• **EXERCISE OBJECTIVE**: Across the data below, how many lines have the word "SHOPPERS" in them? Respond with the number alone.
· · ·
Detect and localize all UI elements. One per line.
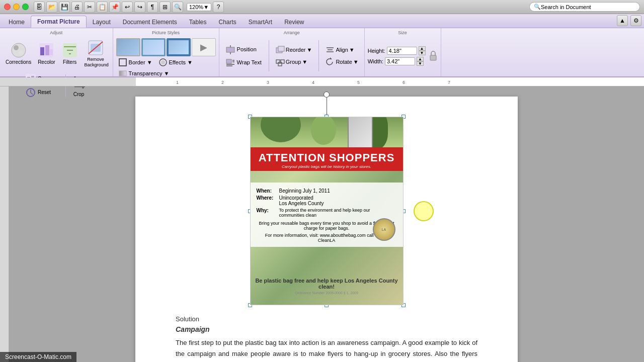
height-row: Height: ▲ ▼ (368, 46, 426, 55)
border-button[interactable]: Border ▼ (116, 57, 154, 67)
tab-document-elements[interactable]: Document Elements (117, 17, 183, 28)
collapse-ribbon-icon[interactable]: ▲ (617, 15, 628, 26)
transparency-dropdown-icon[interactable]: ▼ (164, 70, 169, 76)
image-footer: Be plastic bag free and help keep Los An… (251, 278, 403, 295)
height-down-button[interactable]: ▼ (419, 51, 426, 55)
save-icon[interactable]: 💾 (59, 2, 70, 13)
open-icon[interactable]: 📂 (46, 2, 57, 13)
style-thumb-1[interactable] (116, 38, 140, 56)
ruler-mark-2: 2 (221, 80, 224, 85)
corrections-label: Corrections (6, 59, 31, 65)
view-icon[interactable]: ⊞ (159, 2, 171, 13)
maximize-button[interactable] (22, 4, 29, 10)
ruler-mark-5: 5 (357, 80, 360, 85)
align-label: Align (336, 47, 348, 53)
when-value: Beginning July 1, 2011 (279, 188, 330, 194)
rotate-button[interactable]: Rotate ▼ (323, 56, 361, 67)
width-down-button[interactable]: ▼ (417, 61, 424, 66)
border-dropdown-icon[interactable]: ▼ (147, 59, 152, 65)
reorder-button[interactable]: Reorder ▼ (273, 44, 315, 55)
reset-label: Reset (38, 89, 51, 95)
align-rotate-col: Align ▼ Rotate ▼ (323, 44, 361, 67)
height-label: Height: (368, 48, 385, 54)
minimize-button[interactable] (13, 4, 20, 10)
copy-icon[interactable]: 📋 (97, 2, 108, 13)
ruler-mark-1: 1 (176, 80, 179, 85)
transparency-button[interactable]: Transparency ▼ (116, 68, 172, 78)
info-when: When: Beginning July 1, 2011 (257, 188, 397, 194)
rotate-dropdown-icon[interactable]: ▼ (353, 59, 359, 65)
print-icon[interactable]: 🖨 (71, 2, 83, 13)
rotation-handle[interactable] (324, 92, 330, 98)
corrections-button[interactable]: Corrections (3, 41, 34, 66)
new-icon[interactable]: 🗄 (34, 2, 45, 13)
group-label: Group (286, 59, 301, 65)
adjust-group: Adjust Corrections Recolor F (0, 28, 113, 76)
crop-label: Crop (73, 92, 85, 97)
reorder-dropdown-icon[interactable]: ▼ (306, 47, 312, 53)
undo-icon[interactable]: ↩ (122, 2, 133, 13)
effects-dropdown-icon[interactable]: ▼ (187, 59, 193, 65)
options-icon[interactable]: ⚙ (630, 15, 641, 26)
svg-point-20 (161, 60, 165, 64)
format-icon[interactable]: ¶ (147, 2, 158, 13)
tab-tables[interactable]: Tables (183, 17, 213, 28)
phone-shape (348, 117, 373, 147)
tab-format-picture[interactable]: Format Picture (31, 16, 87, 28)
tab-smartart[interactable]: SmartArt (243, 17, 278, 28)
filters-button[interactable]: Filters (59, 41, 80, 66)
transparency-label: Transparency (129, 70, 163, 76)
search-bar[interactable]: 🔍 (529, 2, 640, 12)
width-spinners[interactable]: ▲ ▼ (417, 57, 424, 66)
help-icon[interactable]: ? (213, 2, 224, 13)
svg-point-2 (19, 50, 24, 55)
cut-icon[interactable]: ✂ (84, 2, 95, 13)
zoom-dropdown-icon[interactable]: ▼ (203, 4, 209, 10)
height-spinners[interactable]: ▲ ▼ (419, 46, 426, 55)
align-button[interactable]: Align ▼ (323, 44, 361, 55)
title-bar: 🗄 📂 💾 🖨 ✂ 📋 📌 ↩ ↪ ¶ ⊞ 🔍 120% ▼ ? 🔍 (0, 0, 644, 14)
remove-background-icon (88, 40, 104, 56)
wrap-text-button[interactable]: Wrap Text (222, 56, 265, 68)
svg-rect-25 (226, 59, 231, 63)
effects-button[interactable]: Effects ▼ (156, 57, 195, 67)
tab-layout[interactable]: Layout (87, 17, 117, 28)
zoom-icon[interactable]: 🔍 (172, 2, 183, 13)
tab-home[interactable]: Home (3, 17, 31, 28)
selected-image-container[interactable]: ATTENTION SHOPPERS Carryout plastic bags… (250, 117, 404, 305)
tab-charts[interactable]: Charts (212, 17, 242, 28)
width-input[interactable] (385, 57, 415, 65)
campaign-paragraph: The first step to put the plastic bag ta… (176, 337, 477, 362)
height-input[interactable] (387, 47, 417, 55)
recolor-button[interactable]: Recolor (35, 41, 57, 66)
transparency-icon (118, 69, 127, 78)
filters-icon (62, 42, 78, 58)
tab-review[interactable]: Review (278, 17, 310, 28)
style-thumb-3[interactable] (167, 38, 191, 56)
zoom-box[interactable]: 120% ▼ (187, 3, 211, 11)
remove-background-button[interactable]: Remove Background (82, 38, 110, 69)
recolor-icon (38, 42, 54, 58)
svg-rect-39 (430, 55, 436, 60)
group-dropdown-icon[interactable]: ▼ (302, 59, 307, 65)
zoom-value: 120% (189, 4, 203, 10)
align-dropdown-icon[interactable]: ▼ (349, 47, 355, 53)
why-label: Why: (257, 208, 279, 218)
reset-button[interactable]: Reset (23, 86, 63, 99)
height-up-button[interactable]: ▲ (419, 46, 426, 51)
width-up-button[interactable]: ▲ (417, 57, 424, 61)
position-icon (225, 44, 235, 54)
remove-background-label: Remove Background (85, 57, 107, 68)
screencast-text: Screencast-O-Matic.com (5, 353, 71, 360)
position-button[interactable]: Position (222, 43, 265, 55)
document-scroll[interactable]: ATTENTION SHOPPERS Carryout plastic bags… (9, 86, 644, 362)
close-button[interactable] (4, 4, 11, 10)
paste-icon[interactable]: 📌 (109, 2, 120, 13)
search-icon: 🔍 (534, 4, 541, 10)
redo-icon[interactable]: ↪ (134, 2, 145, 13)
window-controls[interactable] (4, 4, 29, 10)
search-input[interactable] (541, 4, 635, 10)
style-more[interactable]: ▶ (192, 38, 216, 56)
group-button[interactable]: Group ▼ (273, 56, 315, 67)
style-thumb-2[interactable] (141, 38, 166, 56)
· · ·
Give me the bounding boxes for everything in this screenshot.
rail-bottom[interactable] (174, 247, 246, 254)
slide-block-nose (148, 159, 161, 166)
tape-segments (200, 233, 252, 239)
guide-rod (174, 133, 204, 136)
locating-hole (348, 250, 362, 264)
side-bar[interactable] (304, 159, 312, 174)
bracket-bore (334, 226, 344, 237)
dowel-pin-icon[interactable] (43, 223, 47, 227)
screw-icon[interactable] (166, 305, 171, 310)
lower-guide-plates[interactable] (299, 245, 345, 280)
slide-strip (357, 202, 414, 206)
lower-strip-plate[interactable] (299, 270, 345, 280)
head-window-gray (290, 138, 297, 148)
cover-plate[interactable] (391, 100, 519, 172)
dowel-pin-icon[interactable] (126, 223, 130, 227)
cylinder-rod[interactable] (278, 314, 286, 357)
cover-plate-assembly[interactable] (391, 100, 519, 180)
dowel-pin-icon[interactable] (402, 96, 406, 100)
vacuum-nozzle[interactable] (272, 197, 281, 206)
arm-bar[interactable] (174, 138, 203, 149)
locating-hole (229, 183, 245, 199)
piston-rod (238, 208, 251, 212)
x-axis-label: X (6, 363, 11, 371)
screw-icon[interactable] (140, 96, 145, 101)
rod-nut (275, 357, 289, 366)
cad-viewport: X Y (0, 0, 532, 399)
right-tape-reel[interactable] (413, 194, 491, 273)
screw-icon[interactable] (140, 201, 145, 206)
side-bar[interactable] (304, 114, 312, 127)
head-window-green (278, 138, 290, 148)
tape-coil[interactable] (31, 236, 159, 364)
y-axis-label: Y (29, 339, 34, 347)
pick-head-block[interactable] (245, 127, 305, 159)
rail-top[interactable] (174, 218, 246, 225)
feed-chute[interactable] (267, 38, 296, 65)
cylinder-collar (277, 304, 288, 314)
· · ·
• **TASK ANSWER**: 2